I find the outline of other higher education much clearer. I propose the following structure:
- Campuses (Paris then Palaiseau, the library)
- Organization (military status etc)
- Academic profile (Admission, Ranking etc.)
- Student life
- Notable alumni and academics
- It seems reaonsable to me, but I am curious why this particular ordering? Is it your opinion that this reflects the relative importance of the subjects? Or, as I gather from your remark, is this a standard outline that you've seen for other institutions? MyPOV (talk) 23:26, 23 September 2010 (UTC)
- As you may have seen from my contributions, I"m currently working on another institution. I actually had a look at a few more and tried to compile an outline. The outlines of the institutions I had a look at were all slightly different. The history section always came up first which is also the case in many articles ( on other topics).--Anneyh (talk) 05:40, 24 September 2010 (UTC)
The history section is fairly weak. It's just a chronological list, and it seems to be lacking in key historical events and essential commentary / context. —Preceding unsigned comment added by 126.96.36.199 (talk) 04:11, 15 April 2011 (UTC)
So I noticed that the link referenced in the history section to the Polytechnique's website is broken. Since this is the only link referenced in that section, it might be pretty important to fix. Here's a new link to the history section on the Polytechnique's website, although this page doesn't have all the information put on our article's section: http://www.polytechnique.edu/home/about-ecole-polytechnique/history-and-heritage/ —Preceding unsigned comment added by 188.8.131.52 (talk) 23:47, 16 May 2011 (UTC)

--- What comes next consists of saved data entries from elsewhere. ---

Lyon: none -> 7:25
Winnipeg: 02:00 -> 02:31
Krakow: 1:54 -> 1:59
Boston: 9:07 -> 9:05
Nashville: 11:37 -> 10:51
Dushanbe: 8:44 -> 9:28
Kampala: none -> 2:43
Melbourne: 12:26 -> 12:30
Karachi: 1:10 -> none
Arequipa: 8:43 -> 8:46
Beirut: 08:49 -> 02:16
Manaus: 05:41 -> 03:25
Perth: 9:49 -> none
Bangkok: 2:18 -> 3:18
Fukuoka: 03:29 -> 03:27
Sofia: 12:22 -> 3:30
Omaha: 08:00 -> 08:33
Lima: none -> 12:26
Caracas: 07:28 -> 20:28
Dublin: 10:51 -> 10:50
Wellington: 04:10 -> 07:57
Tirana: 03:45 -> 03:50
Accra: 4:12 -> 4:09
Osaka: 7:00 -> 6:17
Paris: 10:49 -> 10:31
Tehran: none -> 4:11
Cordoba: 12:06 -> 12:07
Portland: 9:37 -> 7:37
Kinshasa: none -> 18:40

Clark, Burton R. (1993). The Research foundations of graduate education: Germany, Britain, France, United States, Japan. University of California Press. p. 162. ISBN 978-0520079977. states "they range from the immensely selective and prestigious École Polytechnique" is that good enough a source to remove the "by some"? If not, there need to be an indication of who these "some" are and who are the "others" and what these think. --Anneyh (talk) 08:06, 4 June 2011 (UTC)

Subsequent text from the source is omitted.